■ **Task directions**
Pick out the lines below that contain the string "escenario" and copy them all.

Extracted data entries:
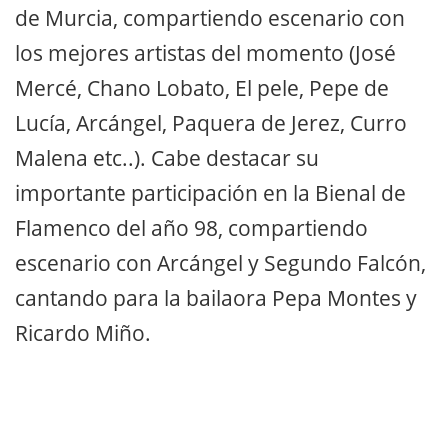
de Murcia, compartiendo escenario con
los mejores artistas del momento (José
Mercé, Chano Lobato, El pele, Pepe de
Lucía, Arcángel, Paquera de Jerez, Curro
Malena etc..). Cabe destacar su
importante participación en la Bienal de
Flamenco del año 98, compartiendo
escenario con Arcángel y Segundo Falcón,
cantando para la bailaora Pepa Montes y
Ricardo Miño.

■ **Answer**
de Murcia, compartiendo escenario con
escenario con Arcángel y Segundo Falcón,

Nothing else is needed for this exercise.